S. 271(1)(c) — Mere change of head of income by AO cannot be
construed as concealment of income — Valuation made by DVO cannot be construed
as basis for levying penalty — Valuation done by DVO can be adopted by AO only
when there is material on record that sale consideration received by assessee is
more than that declared by him.

Facts :

The assessee-company was engaged in the business of real
estate. It purchased a property and carried on construction work on the same.
The constructed building alongwith the land was then sold at a loss. This loss
was claimed as business loss by the company. The Assessing Officer observed that
the said property was shown in the balance sheet as ‘fixed assets’ and not as
stock in trade. He thus held that the loss incurred was a long-term capital loss
and not business loss. He further referred the matter to the DVO to estimate the
sale consideration and the cost of construction of the property. Based on the
valuation figures given by the DVO, the AO worked out figure of long-term
capital loss.

He also initiated penalty proceedings u/s.271(1)(c) of the
Act.

Held :

(a) The Assessing Officer ignored the fact that the
assessee-company was incorporated with the main object of carrying on real
estate business. Further, the assessee had shown the property as ‘work in
progress’ in the balance sheets of prior years. Hence the action of the AO to
treat the property as capital asset was not well founded.

(b) Even though the action of the AO was not challenged in
the quantum proceedings as the income assessed was finally a loss, this cannot
draw any adverse inference in the penalty proceedings. Also, a mere change in
the head of income cannot be construed as concealment of income.

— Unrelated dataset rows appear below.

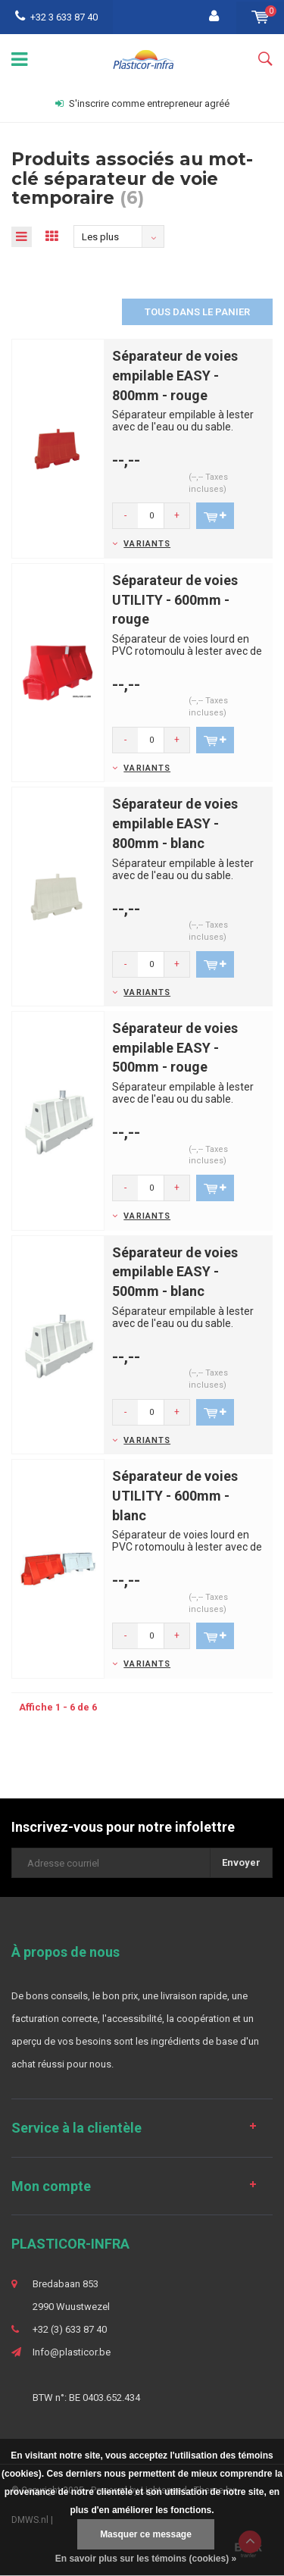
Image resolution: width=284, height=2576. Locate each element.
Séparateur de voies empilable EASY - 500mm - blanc (175, 1271)
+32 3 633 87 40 (56, 17)
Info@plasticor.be (72, 2352)
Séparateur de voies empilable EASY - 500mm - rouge (175, 1047)
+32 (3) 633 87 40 (70, 2329)
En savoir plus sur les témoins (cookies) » (145, 2558)
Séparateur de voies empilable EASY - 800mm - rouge (175, 375)
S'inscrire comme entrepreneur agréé (142, 103)
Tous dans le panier (197, 312)
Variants (146, 544)
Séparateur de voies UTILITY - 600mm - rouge (175, 599)
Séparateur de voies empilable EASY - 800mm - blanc (175, 823)
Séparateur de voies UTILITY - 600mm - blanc (175, 1495)
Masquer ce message (146, 2534)
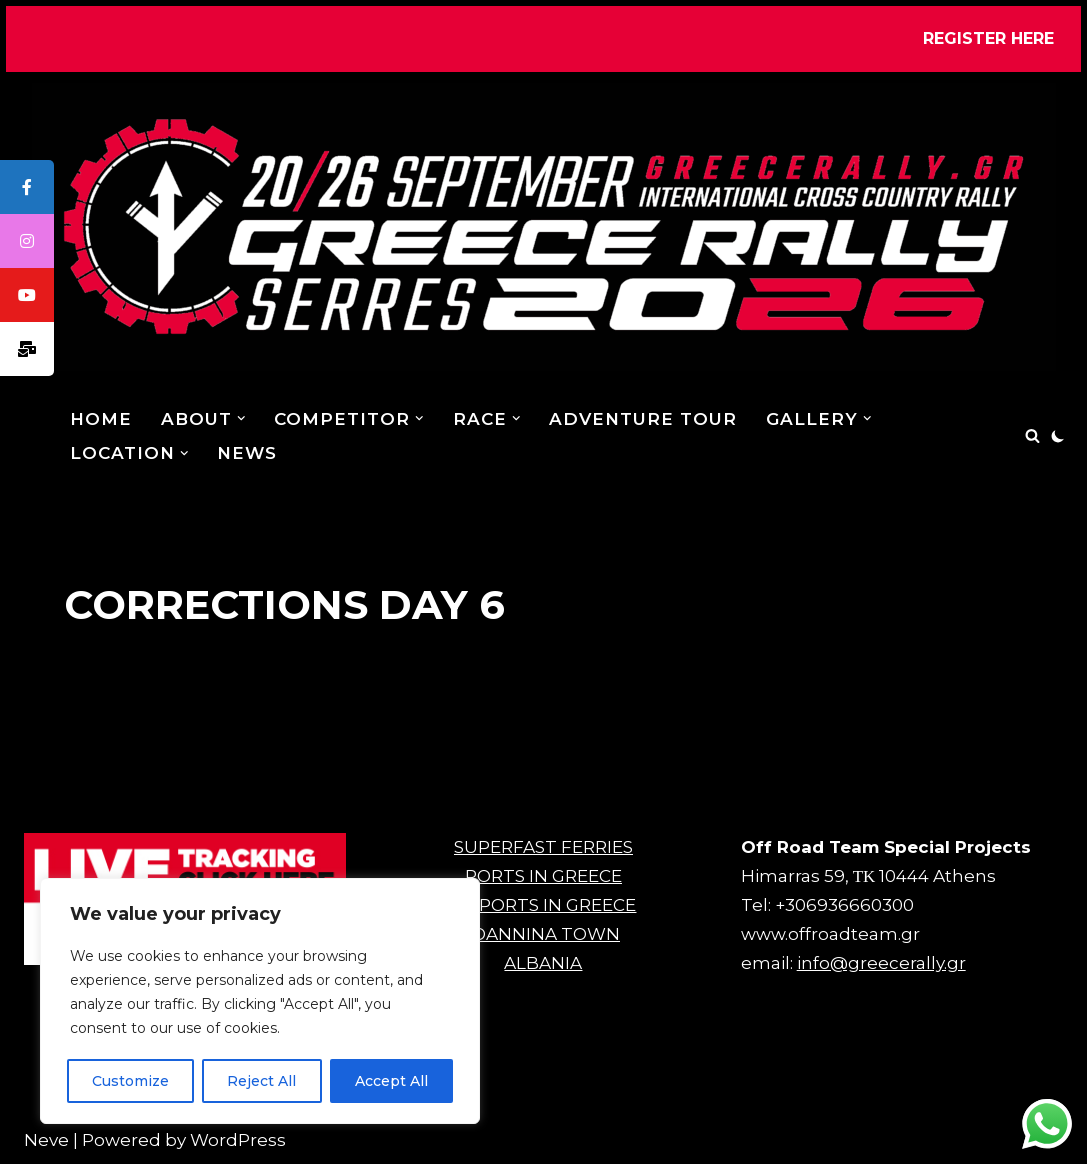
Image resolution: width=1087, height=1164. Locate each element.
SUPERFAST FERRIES (543, 847)
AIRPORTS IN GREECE (543, 905)
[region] (260, 1001)
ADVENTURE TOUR (644, 419)
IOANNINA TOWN (543, 934)
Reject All (261, 1081)
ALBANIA (543, 963)
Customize (130, 1081)
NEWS (248, 453)
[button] (241, 418)
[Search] (1032, 435)
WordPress (238, 1140)
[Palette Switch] (1058, 436)
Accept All (391, 1081)
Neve (46, 1140)
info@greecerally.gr (881, 963)
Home (101, 419)
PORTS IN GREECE (543, 876)
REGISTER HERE (988, 38)
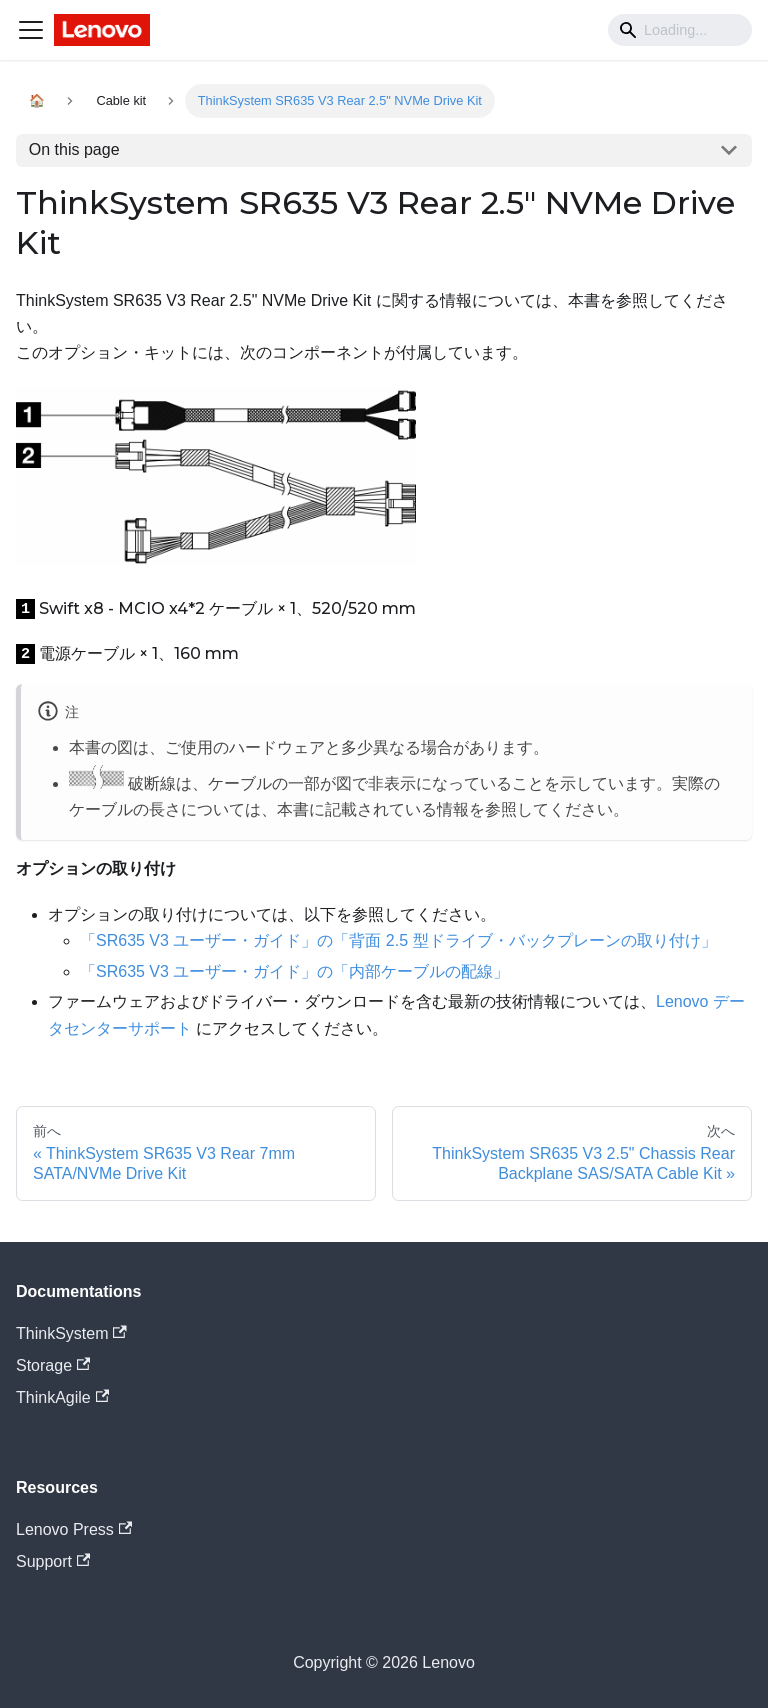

(c) Further, for reference to the DVO for valuation of the
fair market value, the AO first needs to bring the material on record to prove
that the assessee has received more consideration than that declared by him.
Since there was no material on record, the action of AO was not tenable in law
and addition made on this basis cannot be treated as concealed income of the
assessee to attract penalty.

(d) The AO had further substituted the cost of construction
recorded in the books of the assessee with the valuation of DVO. However, no
material was brought on record by the AO that the cost of construction was an
inflated one in the books of account of the assessee. Hence, the addition made
by the AO by substituting the cost of construction by the valuation of DVO was
not justified, much less the imposition of penalty.